Les vraies ambitions de M. Zitoun

La première question concerne le nom choisi pour la nouvelle chaîne, qui est celui d’un projet déjà existant en Tunisie, Zitouna FM, lancé par Sakher El Materi, le gendre de l’ex-président, et qui devait aboutir, en seconde phase, à la création d’une chaîne de télévision. Zitouna FM existe encore, l’établissement a seulement été confisqué et il appartient désormais à l’Etat. Il y a là comme un problème d’usurpation de nom de marque, Monjia Labidi Zitoun, son époux Lotfi Zitoun et Oussama Ben Salem n’ignorant pas l’existence de Zitouna FM. Celle-ci va-t-elle être privatisée ? Et, dans ce cas, cela ne risquerait-il pas de poser des problèmes juridiques insolubles, d’autant que certains protagonistes ont des liens, directs ou indirects, avec le gouvernement?

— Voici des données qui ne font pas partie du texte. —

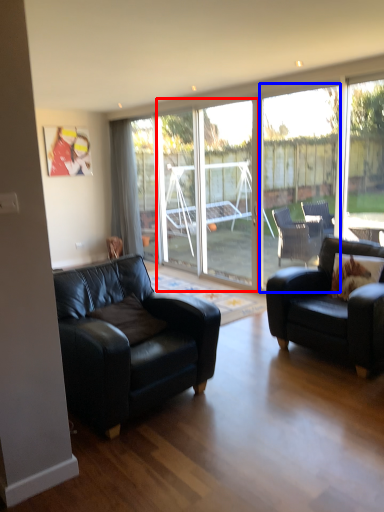 Question: Which point is further to the camera, screen door (highlighted by a red box) or window (highlighted by a blue box)?

Choices:
 (A) screen door
 (B) window

Answer: (A) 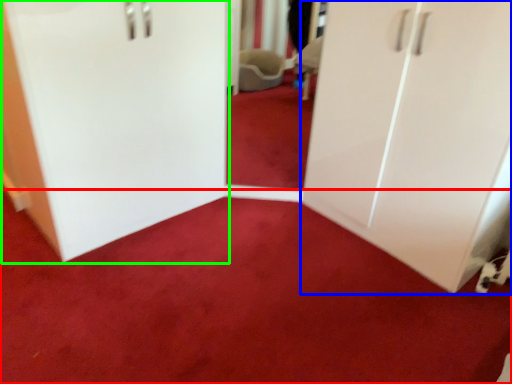 Question: Which is farther away from plain (highlighted by a red box)? cupboard (highlighted by a blue box) or door (highlighted by a green box)?

Choices:
 (A) cupboard
 (B) door

Answer: (B) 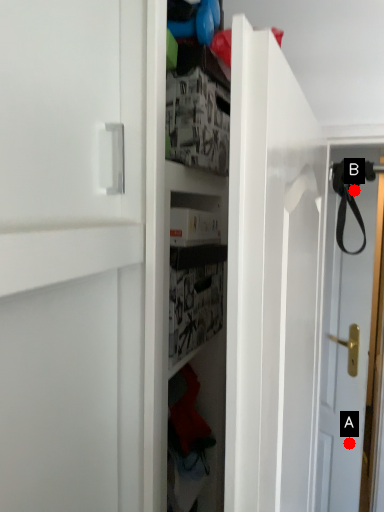 Question: Two points are circled on the image, labeled by A and B beside each circle. Among these points, which one is farthest from the camera?

Choices:
 (A) A is further
 (B) B is further

Answer: (A) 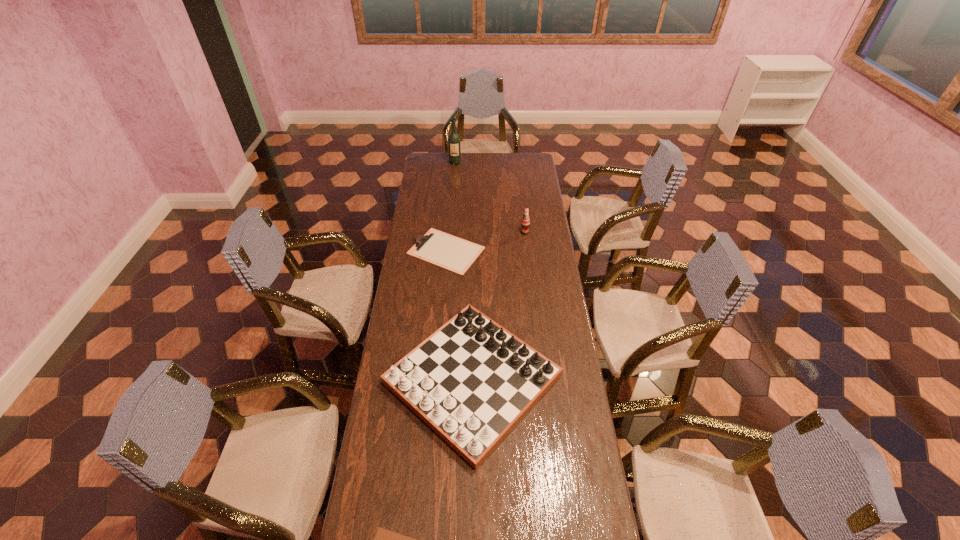 I want to click on object present at the far edge, so click(454, 140).

This screenshot has width=960, height=540. I want to click on gameboard that is at the left edge, so click(472, 381).

Where is `clipboard at the left edge`? This screenshot has height=540, width=960. clipboard at the left edge is located at coordinates (447, 251).

Image resolution: width=960 pixels, height=540 pixels. In order to click on soda that is at the right edge in this screenshot , I will do `click(525, 222)`.

Where is `gameboard that is at the right edge`? The image size is (960, 540). gameboard that is at the right edge is located at coordinates (472, 381).

In order to click on free location at the left edge of the desktop in this screenshot , I will do `click(443, 177)`.

Identify the location of blank space at the right edge. (526, 186).

This screenshot has width=960, height=540. I want to click on free space at the far left corner, so click(441, 169).

Where is `free space between the soda and the gameboard`? The image size is (960, 540). free space between the soda and the gameboard is located at coordinates (498, 306).

I want to click on free point between the farther clipboard and the soda, so click(486, 241). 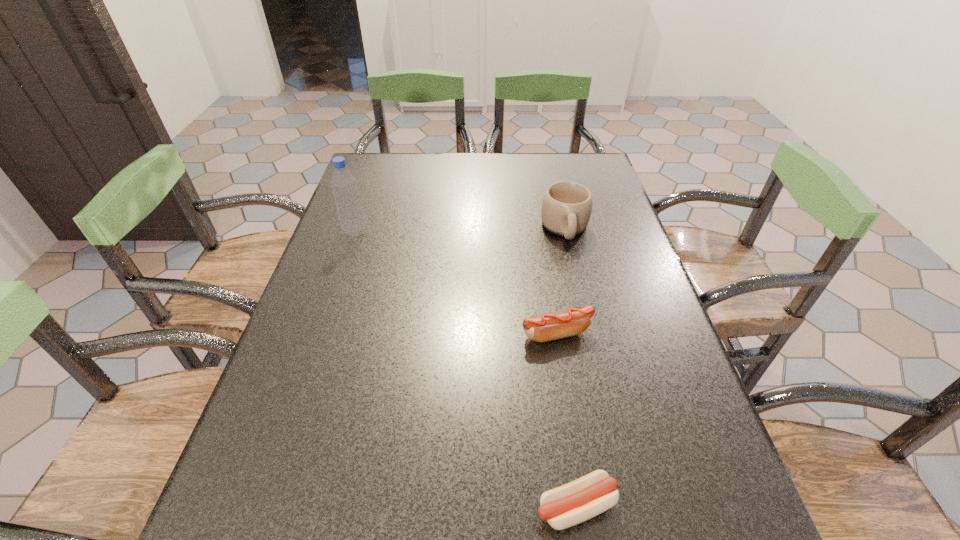 Identify the location of vacant area that lies between the second nearest object and the shortest object. (565, 420).

Where is `vacant area that lies between the mug and the second shortest object`? This screenshot has width=960, height=540. vacant area that lies between the mug and the second shortest object is located at coordinates (561, 281).

At what (x,y) coordinates should I click in order to perform the action: click on object that is the closest one to the farther sausage. Please return your answer as a coordinate pair (x, y). Looking at the image, I should click on (566, 207).

Image resolution: width=960 pixels, height=540 pixels. Find the location of `object that is the second closest to the taller sausage`. object that is the second closest to the taller sausage is located at coordinates (584, 498).

Identify which sausage is the second closest to the mug. Please provide its 2D coordinates. Your answer should be formatted as a tuple, i.e. [(x, y)], where the tuple contains the x and y coordinates of a point satisfying the conditions above.

[(584, 498)] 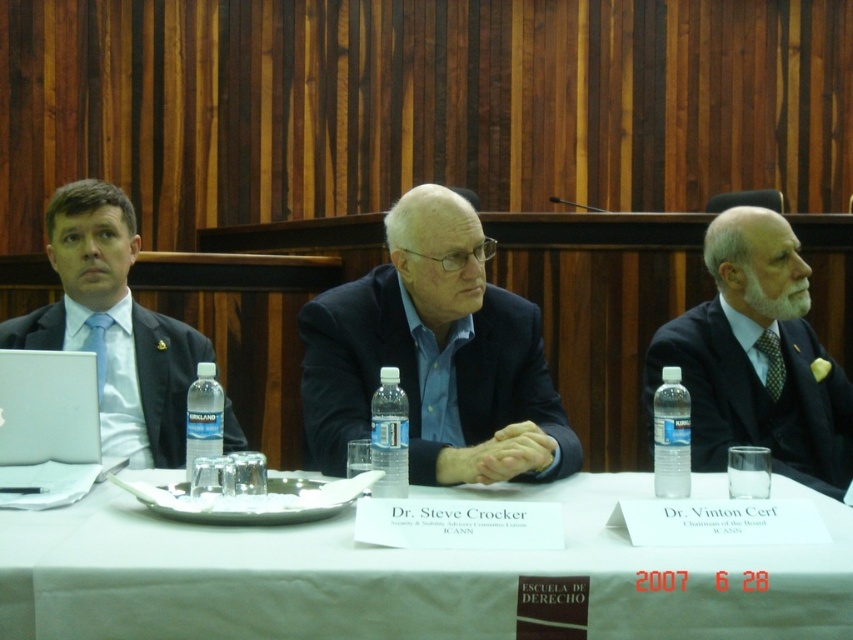 Is silver metallic laptop at left in front of clear plastic bottle at right?

No, silver metallic laptop at left is behind clear plastic bottle at right.

Based on the photo, measure the distance between point (4, 445) and camera.

Point (4, 445) and camera are 5.75 feet apart.

Which is behind, point (13, 387) or point (665, 442)?

Positioned behind is point (13, 387).

The image size is (853, 640). Identify the location of silver metallic laptop at left. [47, 406].

Is white textured suit at right wider than matte blue tie at left?

Correct, the width of white textured suit at right exceeds that of matte blue tie at left.

Does white textured suit at right appear over matte blue tie at left?

No.

Locate an element on the screen. This screenshot has width=853, height=640. white textured suit at right is located at coordinates (757, 358).

Can you confirm if clear plastic bottle at center is thinner than green textured tie at right?

Yes, clear plastic bottle at center is thinner than green textured tie at right.

Does clear plastic bottle at center appear under green textured tie at right?

Correct, clear plastic bottle at center is located below green textured tie at right.

I want to click on clear plastic bottle at center, so click(x=389, y=435). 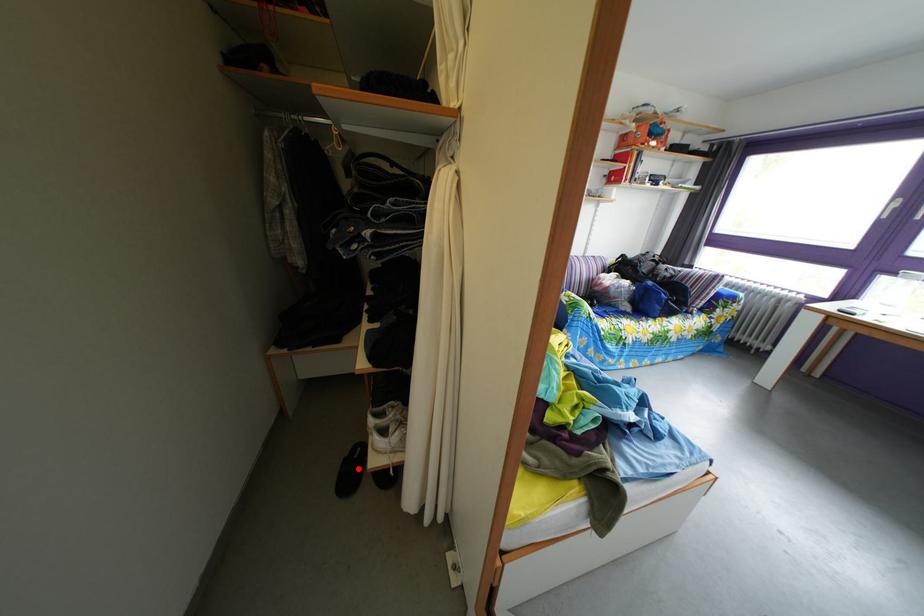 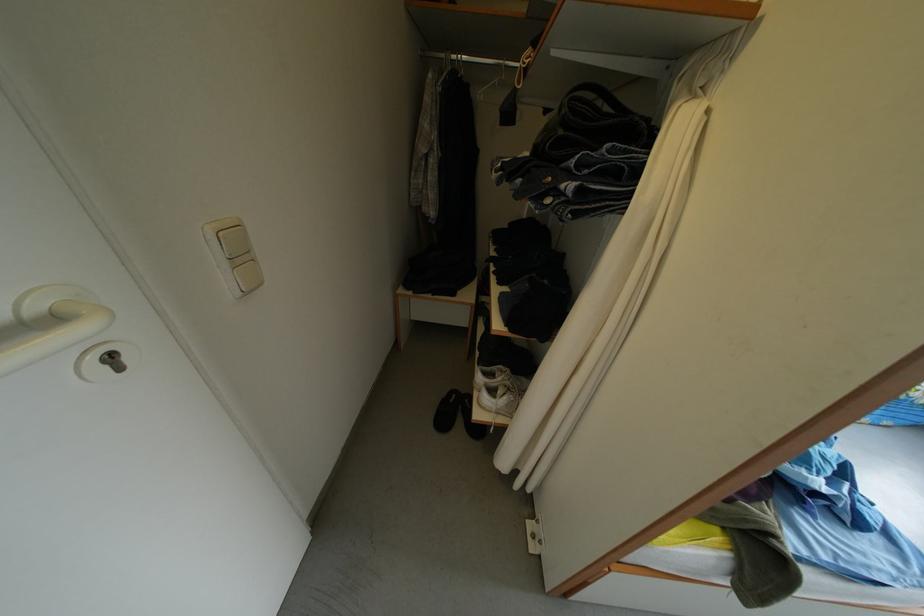 Question: I am providing you with two images of the same scene from different viewpoints. Given a red point in image1, look at the same physical point in image2. Is it:

Choices:
 (A) Closer to the viewpoint
 (B) Farther from the viewpoint

Answer: (A) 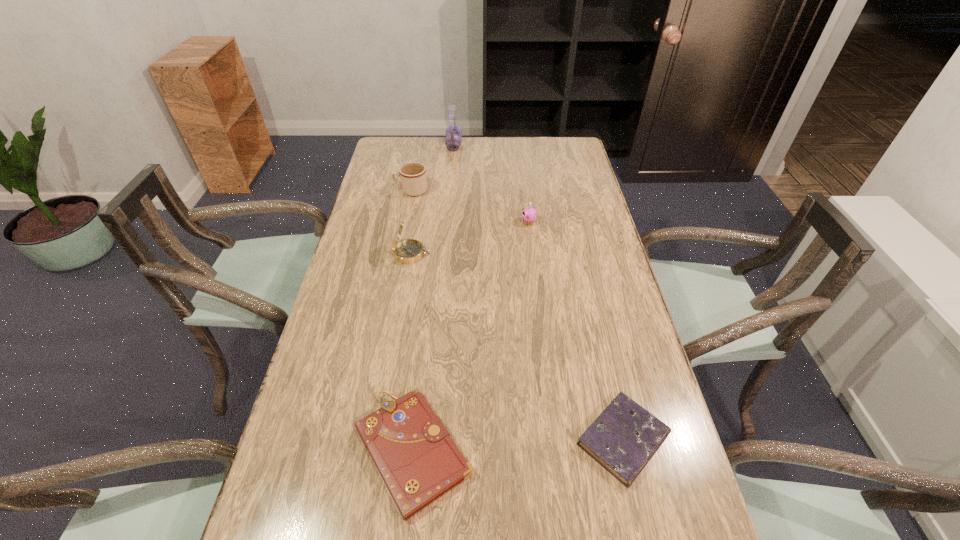 The width and height of the screenshot is (960, 540). In order to click on object that is at the far edge in this screenshot , I will do `click(453, 132)`.

In order to click on compass that is at the left edge in this screenshot , I will do `click(408, 251)`.

Where is `mug that is at the left edge`? This screenshot has width=960, height=540. mug that is at the left edge is located at coordinates (413, 178).

Identify the location of notebook that is at the left edge. (418, 461).

Locate an element on the screen. This screenshot has height=540, width=960. object at the right edge is located at coordinates (623, 438).

The height and width of the screenshot is (540, 960). In the image, there is a desktop. What are the coordinates of `free region at the far edge` in the screenshot? It's located at (492, 161).

The width and height of the screenshot is (960, 540). In the image, there is a desktop. In order to click on vacant space at the left edge in this screenshot , I will do `click(350, 490)`.

Where is `free point at the right edge`? This screenshot has width=960, height=540. free point at the right edge is located at coordinates (636, 537).

The image size is (960, 540). In order to click on vacant region at the far left corner in this screenshot , I will do `click(417, 156)`.

The image size is (960, 540). In order to click on free spot at the far right corner of the desktop in this screenshot , I will do `click(579, 165)`. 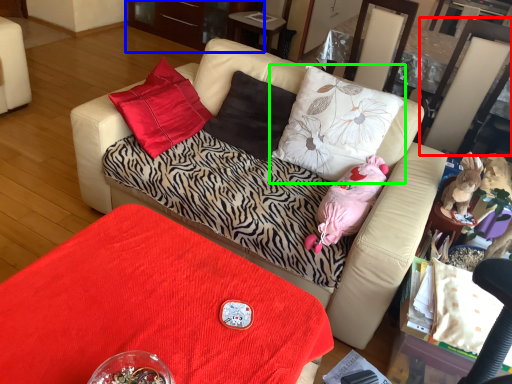 Question: Which object is the farthest from swivel chair (highlighted by a red box)? Choose among these: dresser (highlighted by a blue box) or pillow (highlighted by a green box).

Choices:
 (A) dresser
 (B) pillow

Answer: (A) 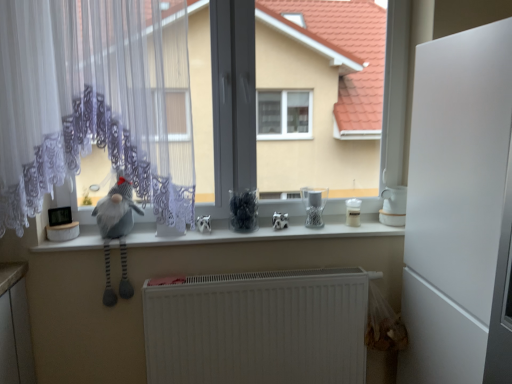 Identify the location of vacant area that lies to the right of clear glass jar at center, marked as the first appliance in a left-to-right arrangement. (347, 226). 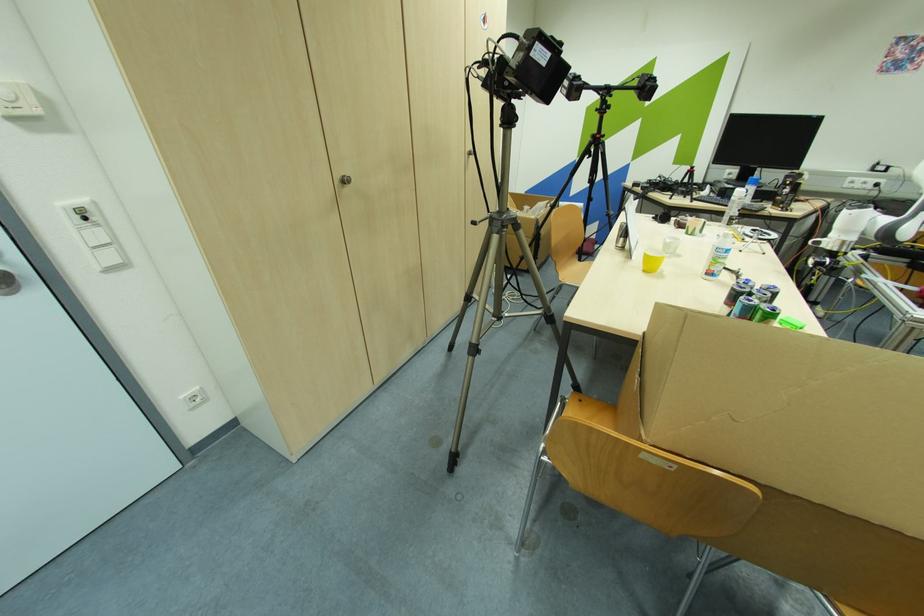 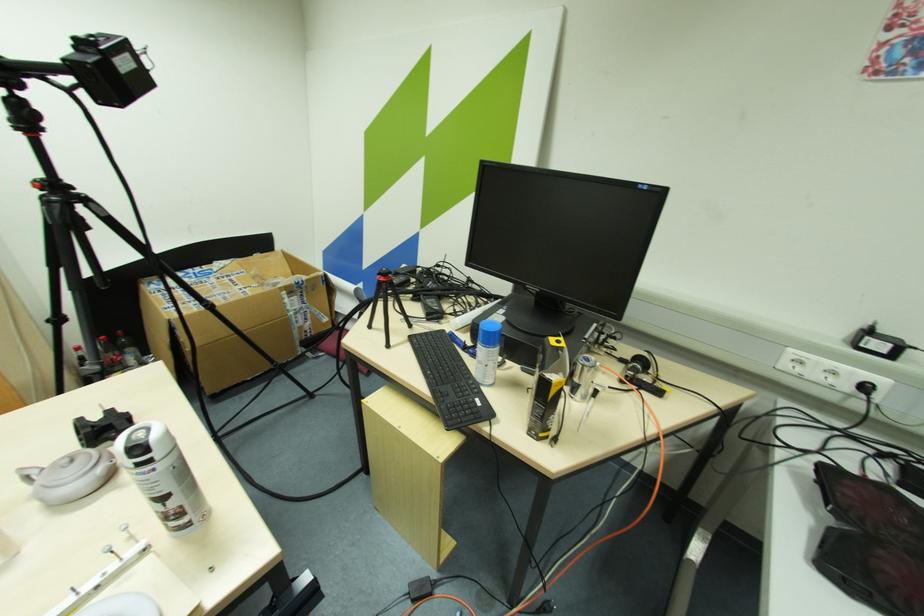 In a continuous first-person perspective shot, in which direction is the camera moving?

The cameraman moved toward right, forward. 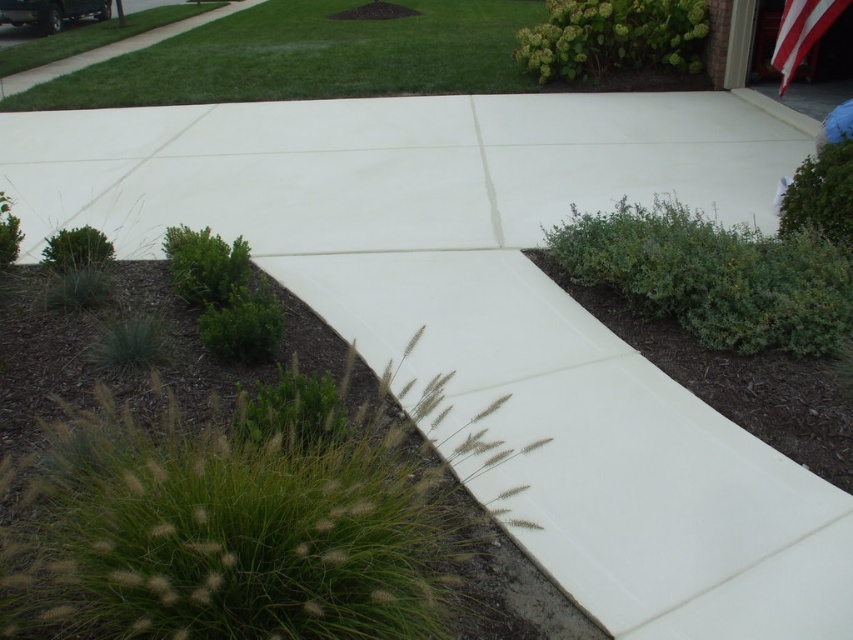 From the picture: Which is more to the left, green grass at upper center or striped fabric flag at upper right?

green grass at upper center is more to the left.

Does green grass at upper center appear under striped fabric flag at upper right?

No.

At what (x,y) coordinates should I click in order to perform the action: click on green grass at upper center. Please return your answer as a coordinate pair (x, y). This screenshot has height=640, width=853. Looking at the image, I should click on (310, 58).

Seconde question à laquelle M. Zitoun serait bien inspiré de répondre: comment a-t-il laissé fonder une nouvelle chaîne de télévision, Zitouna TV, par un membre de son parti, portant le nom d’une chaîne que sa femme (et lui-même) projettent de fonder? Cette question est d’autant plus légitime que M. Zitoun, dans sa réponse aux allégations de Businessnews, affirme qu’il tient beaucoup à son projet et qu’il ambitionne de le monter, le jour où il en aurait les moyens financiers et aurait quitté ses fonctions au gouvernement.

Qu’il y ait procès ou non, l’affaire ne va donc pas manquer de faire jaser et de susciter la polémique dans les milieux médiatiques et politiques où les relations sont, aujourd’hui, moyennement tendues. Les ambiguïtés et les explications alambiquées de Lotfi Zitoun, principal protagoniste de cette affaire et artisan de la politique gouvernementale en matière d’information, n’ont pas manqué d’ajouter à la confusion et aux malentendus suscités par cette politique. Confusion et malentendus dont le gouvernement Jebali se serait bien passé, en cette période difficile où son bilan global, jugé insuffisant, alimente la colère populaire. Pour Rached Ghannouchi, Hamadi Jebali et le gouvernement de la «troïka», l’affaire Azzaitoona TV ne pouvait pas plus mal tomber.